━━━ Data provided ━━━
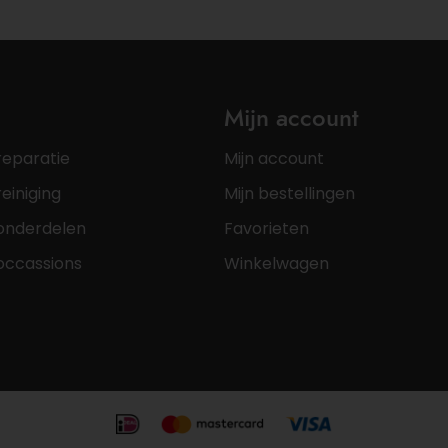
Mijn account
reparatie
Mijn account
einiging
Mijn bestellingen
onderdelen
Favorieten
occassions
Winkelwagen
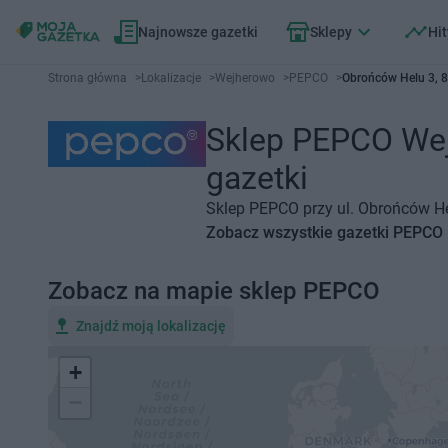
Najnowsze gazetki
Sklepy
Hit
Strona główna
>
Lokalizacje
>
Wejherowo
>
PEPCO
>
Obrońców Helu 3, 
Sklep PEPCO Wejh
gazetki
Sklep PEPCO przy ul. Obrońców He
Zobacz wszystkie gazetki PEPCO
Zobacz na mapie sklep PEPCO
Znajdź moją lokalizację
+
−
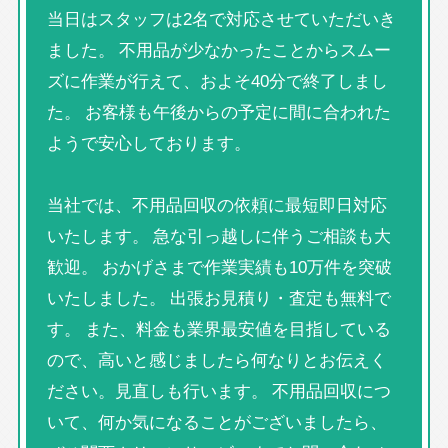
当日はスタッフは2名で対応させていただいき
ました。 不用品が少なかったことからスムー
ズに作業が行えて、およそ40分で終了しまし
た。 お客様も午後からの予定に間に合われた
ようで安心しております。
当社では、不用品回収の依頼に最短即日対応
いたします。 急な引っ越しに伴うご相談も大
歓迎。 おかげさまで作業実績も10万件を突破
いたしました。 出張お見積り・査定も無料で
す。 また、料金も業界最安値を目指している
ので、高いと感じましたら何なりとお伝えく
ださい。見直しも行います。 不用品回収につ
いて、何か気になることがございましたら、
━━━
━━━ Data provided ━━━
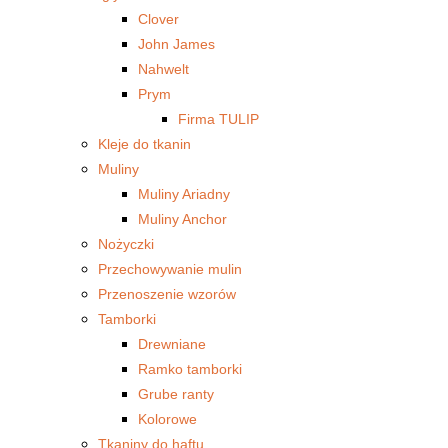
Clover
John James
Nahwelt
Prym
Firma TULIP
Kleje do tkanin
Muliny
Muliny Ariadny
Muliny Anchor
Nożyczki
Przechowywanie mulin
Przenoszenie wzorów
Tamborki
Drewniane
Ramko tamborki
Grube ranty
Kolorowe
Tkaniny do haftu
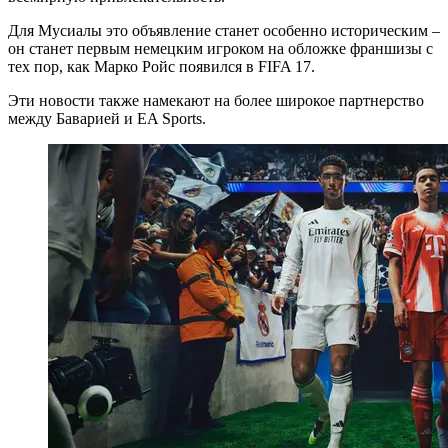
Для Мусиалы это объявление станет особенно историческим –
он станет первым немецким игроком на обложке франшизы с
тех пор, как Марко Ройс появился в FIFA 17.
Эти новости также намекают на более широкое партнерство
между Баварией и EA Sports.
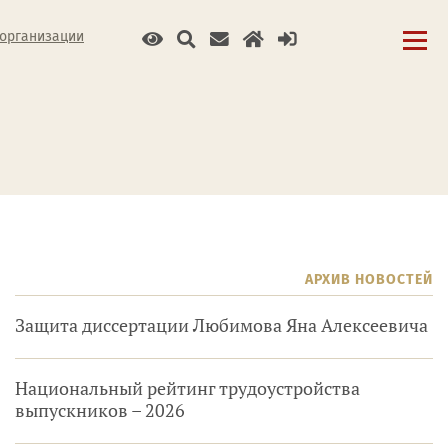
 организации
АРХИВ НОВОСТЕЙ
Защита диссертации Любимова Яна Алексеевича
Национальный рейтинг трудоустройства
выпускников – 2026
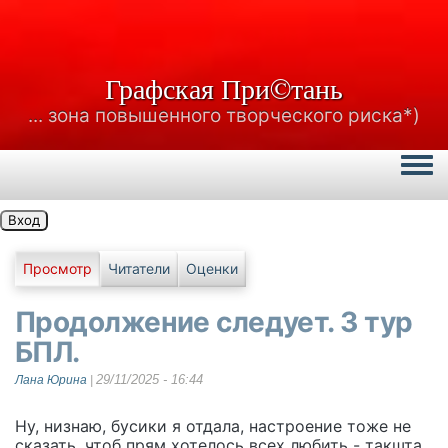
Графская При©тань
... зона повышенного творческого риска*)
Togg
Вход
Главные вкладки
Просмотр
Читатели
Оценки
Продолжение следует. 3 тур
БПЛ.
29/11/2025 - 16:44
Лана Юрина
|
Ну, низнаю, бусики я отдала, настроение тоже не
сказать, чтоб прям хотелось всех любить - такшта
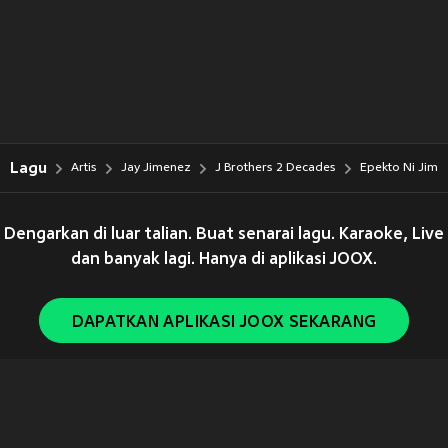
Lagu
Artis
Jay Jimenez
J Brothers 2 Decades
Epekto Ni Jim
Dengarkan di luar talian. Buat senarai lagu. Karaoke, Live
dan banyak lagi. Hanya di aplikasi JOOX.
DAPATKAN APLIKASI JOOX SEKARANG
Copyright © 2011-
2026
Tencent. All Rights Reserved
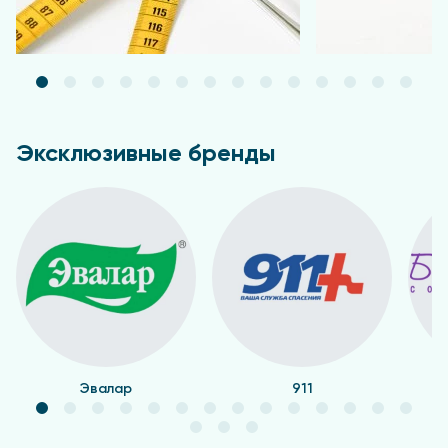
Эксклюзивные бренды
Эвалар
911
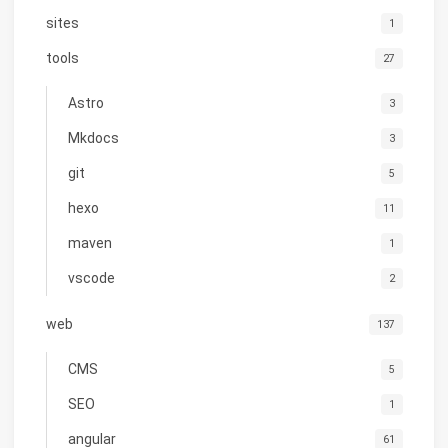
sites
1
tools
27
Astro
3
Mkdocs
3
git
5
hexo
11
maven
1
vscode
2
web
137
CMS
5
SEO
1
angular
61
━━━
■ **About this exercise**: Give back, exactly and without pictures, the stretch of the records above from the line containing "Strona główna" through the line containing "いて、何か気になることがございましたら、", with both end lines included.

■ **Solved exercise**:
Strona główna
>
Lokalizacje
>
Wejherowo
>
PEPCO
>
Obrońców Helu 3, 
Sklep PEPCO Wejh
gazetki
Sklep PEPCO przy ul. Obrońców He
Zobacz wszystkie gazetki PEPCO
Zobacz na mapie sklep PEPCO
Znajdź moją lokalizację
+
−
当日はスタッフは2名で対応させていただいき
ました。 不用品が少なかったことからスムー
ズに作業が行えて、およそ40分で終了しまし
た。 お客様も午後からの予定に間に合われた
ようで安心しております。
当社では、不用品回収の依頼に最短即日対応
いたします。 急な引っ越しに伴うご相談も大
歓迎。 おかげさまで作業実績も10万件を突破
いたしました。 出張お見積り・査定も無料で
す。 また、料金も業界最安値を目指している
ので、高いと感じましたら何なりとお伝えく
ださい。見直しも行います。 不用品回収につ
いて、何か気になることがございましたら、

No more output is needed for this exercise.